Today's bit of weirdness

The recent Lawfare Podcast episode "Disrupting ISIS Recruitment Online" makes fascinating listening. It's a recording of a panel discussion consisting of two Google-affiliated companies that do targeted advertising aimed at, well, disrupting ISIS online recruitment, and the US Undersecretary of State for Public Diplomacy and Public Affairs.

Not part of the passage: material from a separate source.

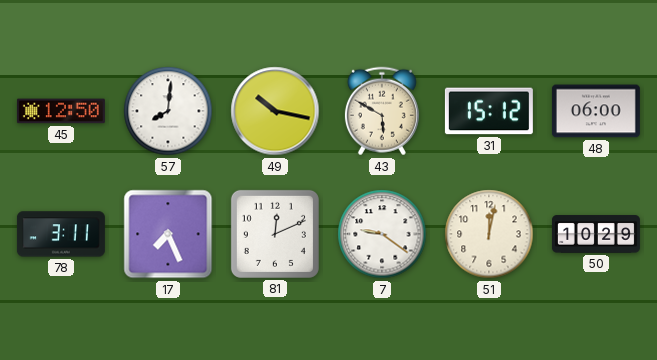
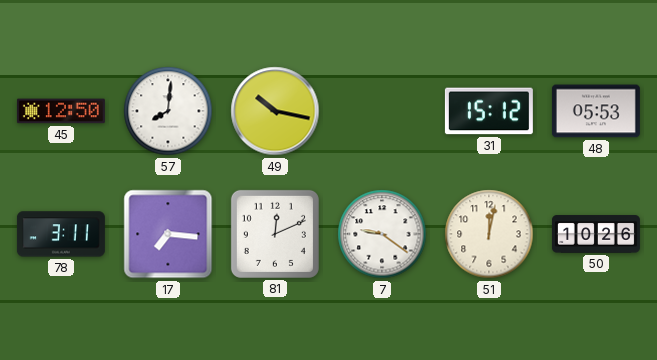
43: 5:50 -> none
48: 06:00 -> 05:53
17: 7:26 -> 7:16
50: 10:29 -> 10:26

It is, at first listen, profoundly weird to hear the jargon of online advertising applied to propaganda. (It's propaganda I agree with, but propaganda nonetheless.) But then I realized where I'd come across the idea before: Robert A. Heinlein's "If This Goes On --". Here's a quote:

'I'm in the Psych & Propaganda Bureau,' he told me, 'under Colonel Novak. Just now I'm writing a series of oh-so-respectful articles about the private life of the Prophet and his acolytes and attending priests, how many servants they have, how much it costs to run the Palace, all about the fancy ceremonies and rituals, and such junk. All of it perfectly true, of course, and told with unctuous approval. But I lay it on a shade too thick. The emphasis is on the jewels and the solid gold trappings and how much it all costs, and keep telling the yokels what a privilege it is for them to be permitted to pay for such frippery and how flattered they should feel that God's representative on earth lets them take care of him.'

'I guess I don't get it,' I said, frowning. 'People like that circusy stuff. Look at the way the tourists to New Jerusalem scramble for tickets to a Temple ceremony.'

'Sure, sure-but we don't peddle this stuff to people on a holiday to New Jerusalem; we syndicate it to little local papers in poor farming communities in the Mississippi Valley, and in the Deep South, and in the back country of New England. That is to say, we spread it among some of the poorest and most puritanical elements of the population, people who are emotionally convinced that poverty and virtue are the same thing. It grates on their nerves; in time it should soften them up and make doubters of them.'

'Do you seriously expect to start a rebellion with picayune stuff like that?'

'It's not picayune stuff, because it acts directly on their emotions, below the logical level. You can sway a thousand men by appealing to their prejudices quicker than you can convince one man by logic.. You can sway a thousand men by appealing to their prejudices quicker than you can convince one man by logic. It doesn't have to be a prejudice about an important matter either. Johnnie, you savvy how to use connotation indices, don't you?'

'Well, yes and no. I know what they are; they are supposed to measure the emotional effects of words.'

'That's true, as far as it goes. But the index of a word isn't fixed like the twelve inches in a foot; it is a complex variable function depending on context, age and sex and occupation of the listener, the locale and a dozen other things. An index is a particular solution of the variable that tells you whether a particular word is used in a particular fashion to a particular reader or type of reader will affect that person favorably, unfavorably, or simply leave him cold. Given proper measurements of the group addressed it can be as mathematically exact as any branch of engineering. We never have all the data we need so it remains an art-but a very precise art, especially as we employ "feedback" through field sampling. Each article I do is a little more annoying than the last-and the reader never knows why.'

I'll leave my ambivalence about Lawfare for another day. For now: the podcast makes fascinating listening, and if you haven't read "If This Goes On--", I highly recommend it.